Suppose a signal $x(t)=2e^{j2\pi(2500)t} + 5e^{j2\pi(400)t}$ is corrupted by noise. The goal is to retrieve the frequencies in the signal. Let the sampling frequency be $8kHz$.

julia> Fs = 8000;                 # sampling frequency (Hz)
julia> true_freq = [2500 400];    # true frequencies (Hz)
julia> t = collect(1:Fs)/Fs;      # time vector
julia> x = 2exp.(1im*2π*true_freq[1]*t) + 5exp.(1im*2π*true_freq[2]*t); # original signal x

Add gaussian noise in complex form to the signal $x$ to mimic noise corruption.

julia> noise = randn(Fs, 2)*[1; 1im];    # complex random noise
julia> x += noise;                       # add noise to signal x

Run the ESPRIT algorithm to retrieve approximate frequencies.

julia> M = 5;    # window length of 5
julia> p = 2;    # 2 frequencies to estimate
julia> esprit(x, M, p, Fs)
2-element Vector{Float64}:
2502.2704154274957
399.8420984461712
source
DSP.Estimation.jacobsenFunction
jacobsen(x::AbstractVector, Fs::Real = 1.0)

Estimate the largest frequency in the complex signal x using Jacobsen's algorithm [Jacobsen2007]. Argument Fs is the sampling frequency. All frequencies are expressed in Hz.

If the signal x is real, the estimated frequency is guaranteed to be positive, but it may be highly inaccurate (especially for frequencies close to zero or to Fs/2).

If the sampling frequency Fs is not provided, then it is assumed that Fs = 1.0.

source
DSP.Estimation.quinnFunction
quinn(x::Vector, f0::Real, Fs::Real = 1.0 ; tol = 1e-6, maxiters = 20)

quinn(x::Vector, Fs::Real = 1.0 ; kwargs...)

quinn(x::Vector ; kwargs...)

Algorithms by Quinn and Quinn & Fernandes for frequency estimation. Given a signal x and an initial guess f0, estimate and return the frequency of the largest sinusoid in x. Fs is the sampling frequency.
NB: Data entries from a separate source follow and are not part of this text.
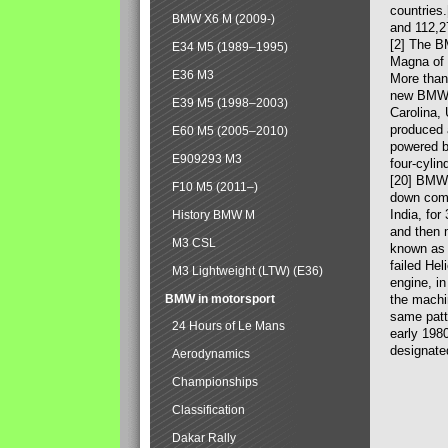
countries
BMW X6 M (2009-)
and 112,2
[2] The B
E34 M5 (1989–1995)
Magna of 
E36 M3
More than
new BMW X
E39 M5 (1998–2003)
Carolina,
produced 
E60 M5 (2005–2010)
powered b
E909293 M3
four-cylin
[20] BMW 
F10 M5 (2011–)
down comp
India, fo
History BMW M
and then 
M3 CSL
known as 
failed Hel
M3 Lightweight (LTW) (E36)
engine, in
BMW in motorsport
the machin
same patte
24 Hours of Le Mans
early 198
designate
Aerodynamics
Championships
Classification
Dakar Rally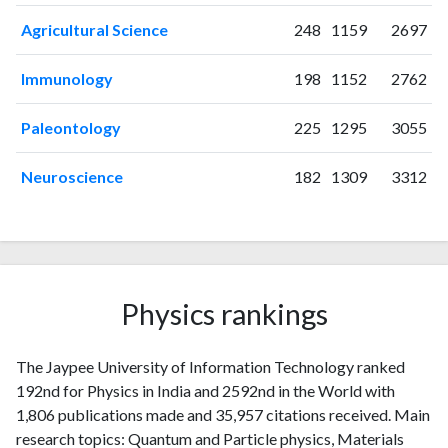
2022
172
5618
Agricultural Science
248
1159
2697
2023
147
5971
2024
73
5456
Immunology
198
1152
2762
2025
37
4744
Paleontology
225
1295
3055
Neuroscience
182
1309
3312
Physics rankings
The Jaypee University of Information Technology ranked
192nd for Physics in India and 2592nd in the World with
1,806 publications made and 35,957 citations received. Main
research topics: Quantum and Particle physics, Materials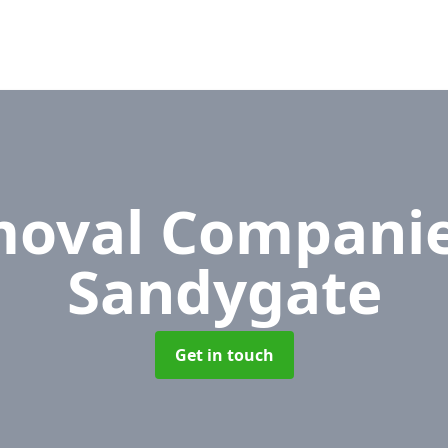
oval Compani
Sandygate
Get in touch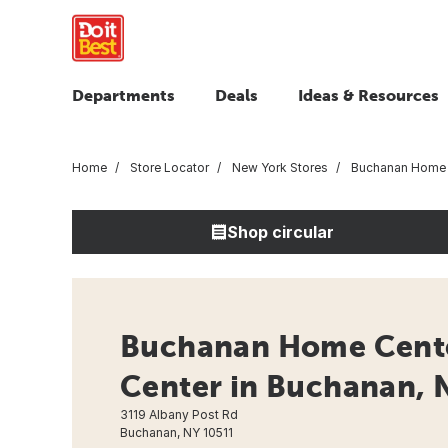
Departments
Deals
Ideas & Resources
Home
Store Locator
New York Stores
Buchanan Home 
Shop circular
Buchanan Home Cent
Center in Buchanan, 
3119 Albany Post Rd
Buchanan, NY 10511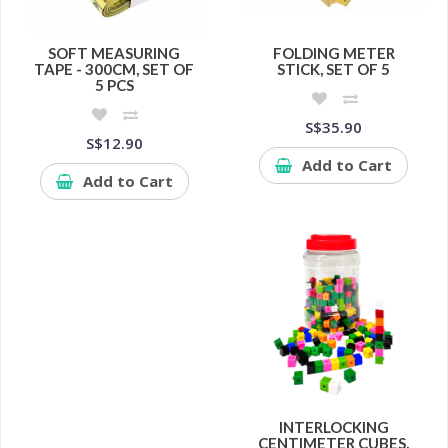
SOFT MEASURING
FOLDING METER
TAPE - 300CM, SET OF
STICK, SET OF 5
5 PCS
S$35.90
S$12.90
Add to Cart
Add to Cart
INTERLOCKING
CENTIMETER CUBES,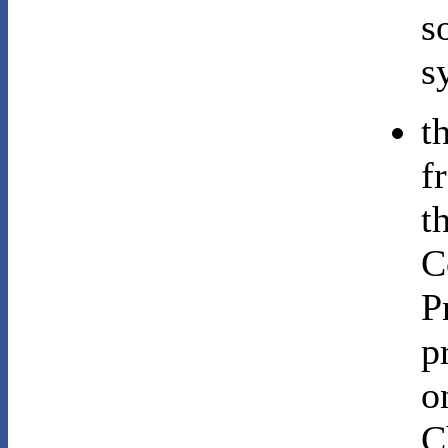
s
s
t
f
t
C
P
p
o
C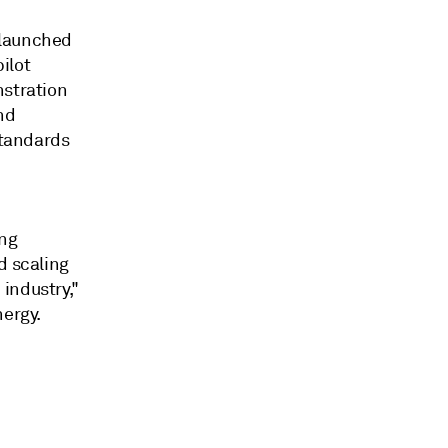
 launched
pilot
nstration
nd
standards
ing
d scaling
industry,"
nergy.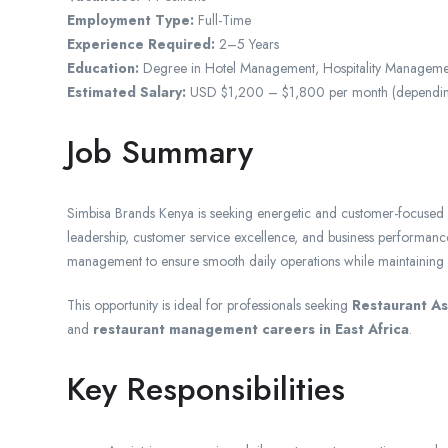
Employment Type:
Full-Time
Experience Required:
2–5 Years
Education:
Degree in Hotel Management, Hospitality Managemen
Estimated Salary:
USD $1,200 – $1,800 per month (depending o
Job Summary
Simbisa Brands Kenya is seeking energetic and customer-focused R
leadership, customer service excellence, and business performance 
management to ensure smooth daily operations while maintaining hi
This opportunity is ideal for professionals seeking
Restaurant As
and
restaurant management careers in East Africa
.
Key Responsibilities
All frequencies are expressed in Hz.

If the initial guess f0 is not provided, then a guess is calculated using Jacobsen's estimator. If the sampling frequency Fs is not provided, then it is assumed that Fs = 1.0.

The following keyword arguments control the algorithm's behavior:

  • tol: the algorithm stops when the absolute value of the difference between two consecutive estimates is less than tol. Defaults to 1e-6.
  • maxiters: the maximum number of iterations to run. Defaults to 20.

Returns a tuple (estimate, reachedmaxiters), where estimate is the estimated frequency, and reachedmaxiters is true if the algorithm finished after running for maxiters iterations (this may indicate that the algorithm did not converge).

If the signal x is real, then the algorithm used is [Quinn1991]. If the signal is complex, the algorithm is [Quinn2009].

source
  • Roy1986R Roy, A Paulraj and T Kailath, ESPRIT - A subspace approach to estimation of parameters of cisoids in noise, IEEE Trans. Acoustics, Speech, Signal Process., 34, 1340-1342 (1986). http://ieeexplore.ieee.org/abstract/document/1164935/.
  • Jacobsen2007E Jacobsen and P Kootsookos, "Fast, Accurate Frequency Estimators", Chapter 10 in "Streamlining Digital Signal Processing", edited by R. Lyons, 2007, IEEE Press.
  • Quinn1991B Quinn and J Fernandes, "A fast efficient technique for the estimation of frequency", Biometrika, Vol. 78 (1991).
  • Quinn2009B Quinn, "Recent advances in rapid frequency estimation", Digital Signal Processing, Vol. 19 (2009), Elsevier.